Gif: Yacht Club Games / Kotaku

As Shovel Knight, or one of nearly a dozen other characters you can unlock, you move up, down, left, and right on a grid. If something is in the way, like say a skeleton, you’ll do damage to each other. Whichever runs out of health first dies. If the skeleton happens to be connected to a bunch of other skeletons, they’ll all get damaged with each hit, and erupt into piles of gems proportional to the size of the group once killed.

It’s so simple and yet it completely turns the traditional Tetris-like matching game on its head, adding a whole new level of interaction and slew of possibilities for how to try to clear boards. Every movement and attack counts as a turn, but time will slowly advance even while you’re just standing still as well. Trying to destroy lone enemies to maneuver them into bigger groups requires making generous use of the potions that are also continually dropping, but going out of your way to get them means the board is never the same by the time you come back.

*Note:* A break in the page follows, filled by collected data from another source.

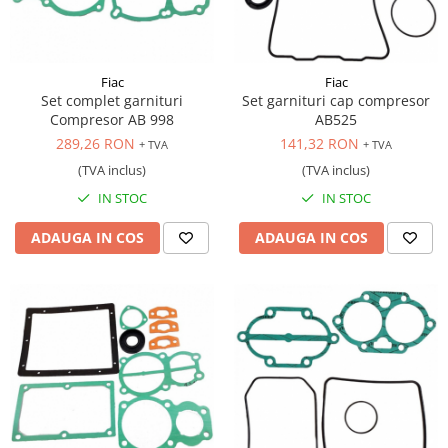
Fiac
Fiac
Set complet garnituri
Set garnituri cap compresor
Compresor AB 998
AB525
289,26 RON
141,32 RON
+ TVA
+ TVA
(TVA inclus)
(TVA inclus)
IN STOC
IN STOC
ADAUGA IN COS
ADAUGA IN COS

Items and upgrades—like leaving a trail of fire in your wake, or doing additional damage to single, isolated enemies—further augment the various factors you have to take into account to maximize your score and prolong your survival. By a few levels into each run you’re already contending with ghosts that temporarily go invisible upon being hit, amphibians that release electricity on certain turns, and enemies that explode when killed. Once you’re in the zone, rapidly trying to compare tradeoffs and navigate narrow paths, Pocket Dungeon feels like so much more than just a puzzle game, which is another way of saying that you don’t need to have even a passing interest in matching games like Bejeweled or Cookie Jam to find the magic in Yacht Club Games and Vine’s re-imagining of the genre.

Gif: Yacht Club Games / Kotaku

A game like this would be nothing without a vibrant presentation, and Pocket Dungeon’s music, sound, and artwork are all top-notch and polished in the way Shovel Knight fans have come to expect. On the Switch OLED, where I’m playing it, everything looks especially eye-poppingly good. A match game lives or dies in part based on how rewarding it feels to blow up carefully arranged chains of blocks, and in Pocket Dungeon it’s sublime.

But like I said, it’s also so much more than just a matching game. Familiar bosses pulled from the Shovel Knight world each have unique mechanics recreated for the puzzle board that are sometimes best solved through logic and other times through arcadey twitch instincts alone. Pocket Dungeon is an incredibly thoughtful and sometimes very cerebral affair, but it also never dispenses with the pure joy and satisfying rush of narrowly escaping doom thanks solely to quick thinking and even quicker reflexes.


Revealed back in early 2020, I’d all but forgotten about Shovel Knight Pocket Dungeon by the time it finally got a release date last month. Now it’s all I can think about playing.